The father The family The terrible rain outside.
Night works so hard to make us dream.
One “night” I slept for 31 hours straight—
ribbon-like worms writhing in the gaps
between toes, velvet scraps suddenly accumulating in the glovebox
of a small car in an anonymous Parisian suburb (a thought:
in actual fact
this has never been the case).
«Vision» begins to happen, paper knives are split in two;
the brain still sits
waiting
in the dark.
(thud thud thud)
If I could
I would make theory from my defensiveness.
It would become an art I would practice from dawn to dusk.
It would become a velvet scrap concealed in a dark wooden box.
It would be my animal trapped alive and taken to the laboratory.
It would be my reason for loving and not my protection against it.
I would move up
in the animal kingdom:
(studying worms, rats, molluscs, foxes, chickens, cats)
before falling prey to a huge historical neurosis.

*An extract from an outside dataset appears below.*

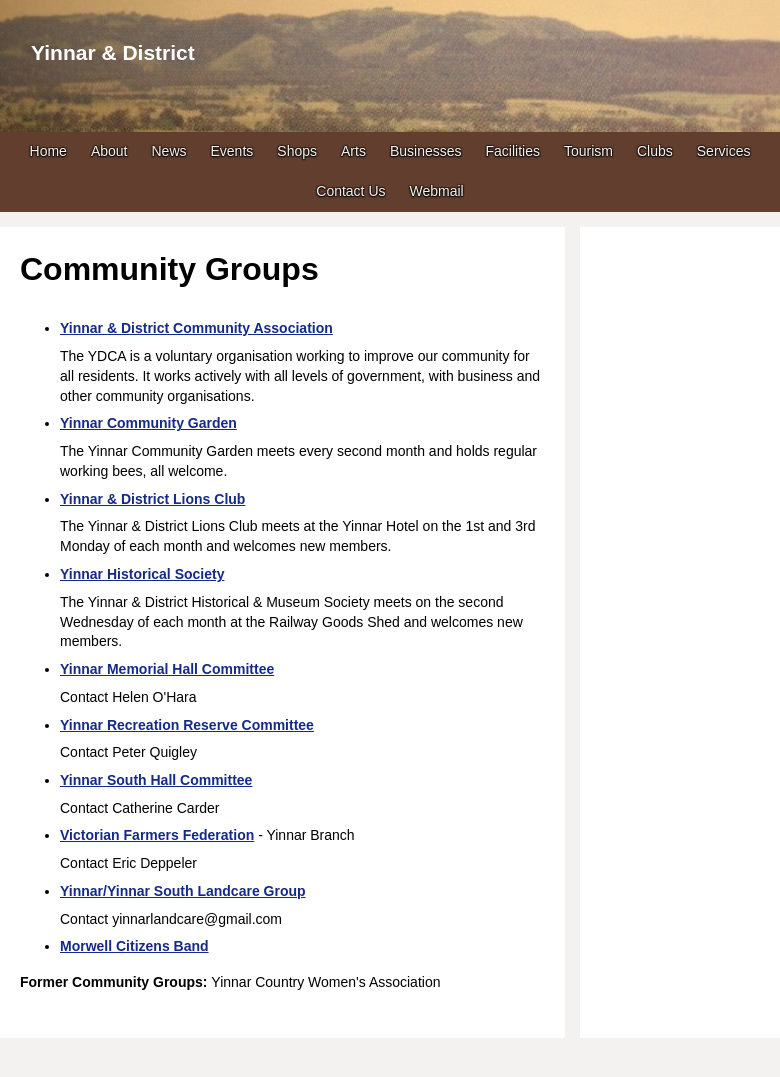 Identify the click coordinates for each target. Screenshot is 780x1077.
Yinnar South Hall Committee (156, 780)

Consciousness has no location in the brain.
It is a function of language.
We would become the work of our nights if we let it.
April 2025
Note: Some lines have been borrowed from the essay Imprisonment and Excessive Femininity: Reading Ulrike Meinhof’s Brain by Amanda Third, the film Cirrus by Holly Márie Parnell, the poem Transcendental Etude by Adrienne Rich, and the book Seule, au fond du gouffre (“Alone, at the bottom of the abyss”) by Véronique Le Guen.